Only one female lawmaker will question Roberts publicly and then vote on whether his nomination should advance to the full Senate.

“It certainly gives me a big responsibility,” said Sen. Dianne Feinstein, the lone woman on the 18-member Senate Judiciary Committee.

The committee will hold hearings on President Bush’s pick to succeed the retiring Justice Sandra Day O’Connor.

Feinstein, 72, a centrist, backed Roberts when Bush nominated him in early 2003 for the U.S. Court of Appeals for the District of Columbia Circuit. But the senator also is a strong supporter of abortion rights.

“I recognize the fact that I’m the only woman. … I recognize that women have had to fight for everything they have gotten, every right,” she said in an Associated Press interview.

“So I must tell you I try to look out for women’s rights. I also try to solve problems as I perceive them, with legislation, and reaching out where I can, and working across the aisle,” she said.

Feinstein is a middle-of-the-road Democrat who sometimes breaks ranks with her party colleagues.

Two years ago, she was one of six committee Democrats who voted in favor of Roberts for the appeals court.

Feinstein supported Bush on the Iraq war, on his Medicare prescription drug bill and on the Central American Free Trade Agreement. Recently, she has worked with the Judiciary Committee chairman, Sen. Arlen Specter, R-Pa., on a rewrite of the terrorism-fighting Patriot Act.

“She’s someone who pragmatically goes about the business of governing, and you can’t have extreme ideological commitments to do that,” said Elizabeth Garrett, a law professor at the University of Southern California.

Feinstein’s vote on Roberts may require her to weigh her passion for pragmatism against her strongly felt support for abortion rights. She served on a California prison sentencing board in the early 1960s, and she remembers the damage caused by illegal abortions.

The former San Francisco mayor said it would be “very difficult” for her to support Roberts if she determines he would vote to overturn the 1973 Roe v. Wade decision that legalized abortion.

Feinstein also said that to a certain extent, she believes she knows where the nominee stands on that landmark case. She declined to give details, and after meeting with Roberts last week, she was full of compliments, describing him as modest, thoughtful and impressive.

Roberts’ position on abortion is not clear. As deputy solicitor general under the first President Bush, he helped write a legal brief that said Roe was wrongly decided and should be overturned. He told senators during his appeals court confirmation hearings that Roe was the law of the land and he would be guided by legal precedent.

Feinstein said she will use the Judiciary Committee hearings to try to clarify his stance.

“The District Court of Appeals, although it is the most important circuit court, it’s no Supreme Court,” she said. “It’s true you ask the question, ‘Will you follow precedent?’ and they say yes.
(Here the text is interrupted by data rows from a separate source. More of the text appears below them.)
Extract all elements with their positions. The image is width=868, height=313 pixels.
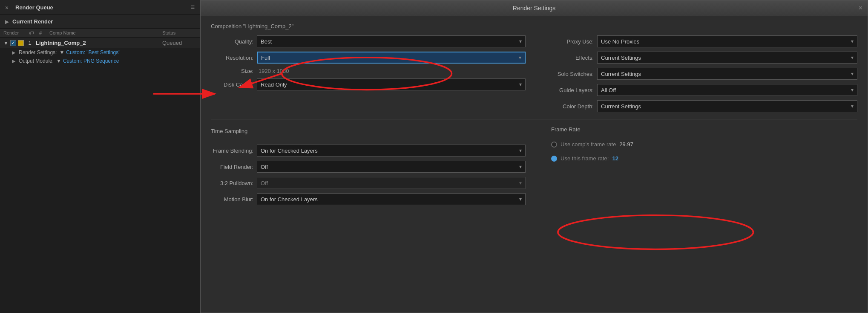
effects-select[interactable]: Current Settings ▾ bbox=[597, 52, 857, 64]
comp-frame-rate-radio[interactable] bbox=[551, 142, 557, 148]
resolution-label: Resolution: bbox=[211, 55, 253, 61]
pulldown-label: 3:2 Pulldown: bbox=[211, 180, 253, 186]
quality-row: Quality: Best ▾ bbox=[211, 35, 526, 47]
header-tag: 🏷 bbox=[29, 30, 39, 35]
dialog-close-icon[interactable]: × bbox=[859, 4, 862, 12]
solo-switches-dropdown-arrow: ▾ bbox=[851, 71, 854, 77]
composition-name: Composition "Lightning_Comp_2" bbox=[211, 23, 857, 29]
item-comp-name: Lightning_Comp_2 bbox=[36, 40, 161, 46]
disk-cache-label: Disk Cache: bbox=[211, 81, 253, 88]
disk-cache-value: Read Only bbox=[261, 81, 287, 88]
proxy-use-select[interactable]: Use No Proxies ▾ bbox=[597, 35, 857, 47]
output-module-dropdown[interactable]: ▼ bbox=[56, 58, 61, 64]
frame-blending-label: Frame Blending: bbox=[211, 148, 253, 154]
current-render-row: ▶ Current Render bbox=[0, 15, 200, 29]
this-frame-rate-label: Use this frame rate: bbox=[560, 155, 609, 162]
output-module-label: Output Module: bbox=[19, 58, 54, 64]
color-depth-select[interactable]: Current Settings ▾ bbox=[597, 100, 857, 112]
disk-cache-row: Disk Cache: Read Only ▾ bbox=[211, 78, 526, 90]
motion-blur-value: On for Checked Layers bbox=[261, 196, 318, 203]
resolution-value: Full bbox=[261, 55, 270, 61]
hamburger-icon[interactable]: ≡ bbox=[191, 3, 195, 11]
pulldown-select: Off ▾ bbox=[257, 177, 526, 189]
guide-layers-select[interactable]: All Off ▾ bbox=[597, 84, 857, 96]
output-expand-icon[interactable]: ▶ bbox=[12, 58, 17, 64]
right-settings: Proxy Use: Use No Proxies ▾ Effects: Cur… bbox=[543, 35, 857, 112]
field-render-select[interactable]: Off ▾ bbox=[257, 161, 526, 173]
field-render-value: Off bbox=[261, 164, 268, 170]
quality-select[interactable]: Best ▾ bbox=[257, 35, 526, 47]
proxy-dropdown-arrow: ▾ bbox=[851, 38, 854, 44]
resolution-row: Resolution: Full ▾ bbox=[211, 52, 526, 64]
sub-expand-icon[interactable]: ▶ bbox=[12, 50, 17, 55]
header-num: # bbox=[39, 30, 49, 35]
panel-header: × Render Queue ≡ bbox=[0, 0, 200, 15]
close-icon[interactable]: × bbox=[5, 4, 11, 10]
frame-blending-dropdown-arrow: ▾ bbox=[519, 148, 522, 154]
resolution-select[interactable]: Full ▾ bbox=[257, 52, 526, 64]
time-sampling-section: Time Sampling Frame Blending: On for Che… bbox=[211, 126, 526, 205]
frame-blending-row: Frame Blending: On for Checked Layers ▾ bbox=[211, 145, 526, 156]
header-status: Status bbox=[162, 30, 196, 35]
quality-value: Best bbox=[261, 38, 272, 45]
time-sampling-grid: Time Sampling Frame Blending: On for Che… bbox=[211, 126, 857, 205]
this-frame-rate-value[interactable]: 12 bbox=[612, 155, 618, 162]
left-settings: Quality: Best ▾ Resolution: Full ▾ Size: bbox=[211, 35, 526, 112]
resolution-dropdown-arrow: ▾ bbox=[519, 55, 521, 61]
pulldown-dropdown-arrow: ▾ bbox=[519, 180, 522, 186]
effects-label: Effects: bbox=[543, 55, 594, 61]
solo-switches-select[interactable]: Current Settings ▾ bbox=[597, 68, 857, 80]
motion-blur-select[interactable]: On for Checked Layers ▾ bbox=[257, 193, 526, 205]
this-frame-rate-radio[interactable] bbox=[551, 156, 557, 162]
effects-value: Current Settings bbox=[601, 55, 641, 61]
output-module-value[interactable]: Custom: PNG Sequence bbox=[63, 58, 119, 64]
comp-frame-rate-label: Use comp's frame rate bbox=[560, 141, 616, 148]
item-expand-icon[interactable]: ▼ bbox=[3, 40, 9, 46]
motion-blur-label: Motion Blur: bbox=[211, 196, 253, 203]
motion-blur-dropdown-arrow: ▾ bbox=[519, 196, 522, 202]
comp-frame-rate-row: Use comp's frame rate 29.97 bbox=[551, 141, 857, 148]
output-module-row: ▶ Output Module: ▼ Custom: PNG Sequence bbox=[0, 57, 200, 65]
divider bbox=[211, 119, 857, 119]
dialog-body: Composition "Lightning_Comp_2" Quality: … bbox=[201, 16, 868, 313]
size-row: Size: 1920 x 1080 bbox=[211, 68, 526, 74]
render-settings-label: Render Settings: bbox=[19, 49, 57, 55]
render-checkbox[interactable]: ✓ bbox=[10, 40, 16, 46]
frame-rate-title: Frame Rate bbox=[551, 126, 857, 133]
field-render-label: Field Render: bbox=[211, 164, 253, 170]
panel-title: Render Queue bbox=[15, 4, 187, 11]
color-depth-dropdown-arrow: ▾ bbox=[851, 103, 854, 109]
solo-switches-value: Current Settings bbox=[601, 71, 641, 77]
guide-layers-row: Guide Layers: All Off ▾ bbox=[543, 84, 857, 96]
expand-arrow-icon[interactable]: ▶ bbox=[5, 19, 9, 25]
dialog-header: Render Settings × bbox=[201, 0, 868, 16]
render-item: ▼ ✓ 1 Lightning_Comp_2 Queued bbox=[0, 38, 200, 48]
guide-layers-label: Guide Layers: bbox=[543, 87, 594, 93]
item-status: Queued bbox=[162, 40, 196, 46]
field-render-row: Field Render: Off ▾ bbox=[211, 161, 526, 173]
frame-blending-value: On for Checked Layers bbox=[261, 148, 318, 154]
disk-cache-select[interactable]: Read Only ▾ bbox=[257, 78, 526, 90]
table-header: Render 🏷 # Comp Name Status bbox=[0, 29, 200, 38]
color-depth-row: Color Depth: Current Settings ▾ bbox=[543, 100, 857, 112]
item-number: 1 bbox=[26, 40, 34, 46]
size-label: Size: bbox=[211, 68, 253, 74]
pulldown-value: Off bbox=[261, 180, 268, 186]
render-settings-value[interactable]: Custom: "Best Settings" bbox=[66, 49, 120, 55]
frame-rate-section: Frame Rate Use comp's frame rate 29.97 U… bbox=[551, 126, 857, 205]
proxy-use-row: Proxy Use: Use No Proxies ▾ bbox=[543, 35, 857, 47]
size-value: 1920 x 1080 bbox=[257, 68, 289, 74]
frame-blending-select[interactable]: On for Checked Layers ▾ bbox=[257, 145, 526, 156]
render-settings-dropdown[interactable]: ▼ bbox=[59, 49, 64, 55]
color-depth-value: Current Settings bbox=[601, 103, 641, 110]
render-settings-row: ▶ Render Settings: ▼ Custom: "Best Setti… bbox=[0, 48, 200, 57]
current-render-label: Current Render bbox=[12, 18, 53, 25]
dialog-title: Render Settings bbox=[513, 5, 555, 12]
quality-dropdown-arrow: ▾ bbox=[519, 38, 522, 44]
comp-frame-rate-value: 29.97 bbox=[619, 141, 633, 148]
quality-label: Quality: bbox=[211, 38, 253, 45]
render-settings-dialog: Render Settings × Composition "Lightning… bbox=[200, 0, 868, 313]
guide-layers-dropdown-arrow: ▾ bbox=[851, 87, 854, 93]
header-comp-name: Comp Name bbox=[49, 30, 162, 35]
solo-switches-row: Solo Switches: Current Settings ▾ bbox=[543, 68, 857, 80]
And, it’s true that the Supreme Court can overturn precedent.

“New facts might end up with some tailoring of Roe at some point, but it would be very hard for me to see this country go back to where abortion, regardless of situation, was illegal,” she said.

Women’s rights groups and some of Feinstein’s female colleagues are counting on her to ask the questions they will not be able to.

“I feel very, very comfortable that if anyone can get at the views of this nominee on Roe, and on choice and on privacy, she can do it,” Sen. Barbara Boxer, D-Calif., said last week.

Feinstein was one of four new female senators sent to the Senate in 1992’s “Year of the Woman,” which followed the Supreme Court hearings in which the all-male Judiciary Committee questioned Anita Hill about her sexual harassment allegations against nominee Clarence Thomas. Thomas ultimately was confirmed.

Feinstein has served on that committee ever since.